Gladiator Ancient Graffiti
Gladiator Diet
Roman Gladiators School
Spartacus
 

   

 

Spartacus was a Thracian from the nomadic tribes and not only had a great spirit and great physical strength, but was, much more than one would expect from his condition, most intelligent and cultured, being more like a Greek than a Thracian.
Plutarch, Life of Crassus
Spartacus was the leader of a rebellion of slaves and gladiators which rapidly escalated into a full-scale war, the Third Servile War, in the years 73-70 BC. Two traditional sources: Plutarch of Chaeronea describes this war in his "Life of Crassus", and one generation later, Appian told the story in his "History of the Civil Wars". Both accounts describe almost identically the same events in the same sequence.

Some refer to Spartacus Thracian tribe as the Maedi, which in historic times occupied the area on the southwestern fringes of Thrace, present day south western Bulgaria. Spartacus served in the Roman army, but later was taken prisoner and sold as a gladiator. Plutarch also writes that Spartacus's wife, a prophetess of the Maedi tribe, was enslaved with him.

Combats between trained warriors were first staged to commemorate funerals in 264 BC, during the First Punic War. About one hundred years later, 74 gladiators fought during a period of three-days as a special funeral ceremony for wealthy Romans. But, the first officially sponsored gladiatorial games were first held nearly 70 years later, and they were an instant success with the Roman public.

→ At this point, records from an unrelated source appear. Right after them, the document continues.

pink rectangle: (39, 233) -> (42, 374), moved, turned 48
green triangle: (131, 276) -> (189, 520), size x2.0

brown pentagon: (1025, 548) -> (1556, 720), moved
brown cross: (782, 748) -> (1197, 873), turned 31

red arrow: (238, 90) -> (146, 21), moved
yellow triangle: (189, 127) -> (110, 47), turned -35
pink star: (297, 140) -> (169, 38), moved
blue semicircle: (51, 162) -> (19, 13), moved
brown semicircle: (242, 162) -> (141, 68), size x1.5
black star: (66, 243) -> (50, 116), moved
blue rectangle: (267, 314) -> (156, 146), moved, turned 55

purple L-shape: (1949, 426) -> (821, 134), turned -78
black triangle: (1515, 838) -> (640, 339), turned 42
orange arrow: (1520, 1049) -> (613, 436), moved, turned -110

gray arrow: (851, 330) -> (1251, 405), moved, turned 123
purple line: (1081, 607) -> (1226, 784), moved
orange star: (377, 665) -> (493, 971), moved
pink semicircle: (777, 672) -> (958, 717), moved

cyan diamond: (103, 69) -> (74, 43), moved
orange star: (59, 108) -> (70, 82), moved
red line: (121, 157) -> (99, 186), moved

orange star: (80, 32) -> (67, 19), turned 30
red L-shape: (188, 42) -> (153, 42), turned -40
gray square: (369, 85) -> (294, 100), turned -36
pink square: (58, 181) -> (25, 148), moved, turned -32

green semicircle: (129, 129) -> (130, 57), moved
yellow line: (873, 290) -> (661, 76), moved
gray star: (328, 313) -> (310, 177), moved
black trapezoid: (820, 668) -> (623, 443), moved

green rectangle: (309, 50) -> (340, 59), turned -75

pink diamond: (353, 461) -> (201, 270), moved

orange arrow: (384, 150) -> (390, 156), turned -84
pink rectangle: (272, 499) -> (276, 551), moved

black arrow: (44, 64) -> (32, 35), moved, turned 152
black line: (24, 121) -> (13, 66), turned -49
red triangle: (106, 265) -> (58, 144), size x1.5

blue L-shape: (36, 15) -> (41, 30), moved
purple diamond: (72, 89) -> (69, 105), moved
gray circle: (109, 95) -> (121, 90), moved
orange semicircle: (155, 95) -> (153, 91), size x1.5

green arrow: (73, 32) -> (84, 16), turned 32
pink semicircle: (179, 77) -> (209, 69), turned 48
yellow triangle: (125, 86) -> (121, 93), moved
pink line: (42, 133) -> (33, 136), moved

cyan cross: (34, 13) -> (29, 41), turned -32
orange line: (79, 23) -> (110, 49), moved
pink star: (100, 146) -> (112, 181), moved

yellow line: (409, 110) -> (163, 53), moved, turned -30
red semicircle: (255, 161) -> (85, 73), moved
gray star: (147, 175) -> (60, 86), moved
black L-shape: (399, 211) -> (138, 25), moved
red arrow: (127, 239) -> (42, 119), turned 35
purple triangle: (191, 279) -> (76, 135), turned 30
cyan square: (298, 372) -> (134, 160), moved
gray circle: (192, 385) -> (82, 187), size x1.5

The Roman appetite for blood sports grew and thousands of prisoners captured in Rome's numerous wars of conquest were carried off to specially constructed training centers, or schools, called a Ludus, o prepare them for the games.

The gladiators name originates from the Latin word Gladius, the short sword favored by many of the combatants. Early gladiators were outfitted with an ornately wrought visored helmet, a shield and an armored sleeve worn on the right arm, after the fashion of Samnite Warriors defeated by Rome in the late 3rd century BC.

A number of gladiator training schools sprang up throughout Italy, concentrated near the town of Capua, north of present-day Naples. At such schools, gladiators received training in a variety of weapons, though they usually specialized in one. Diets were carefully observed, and a strict exercise regimen was maintained. Discipline and punishment were harsh.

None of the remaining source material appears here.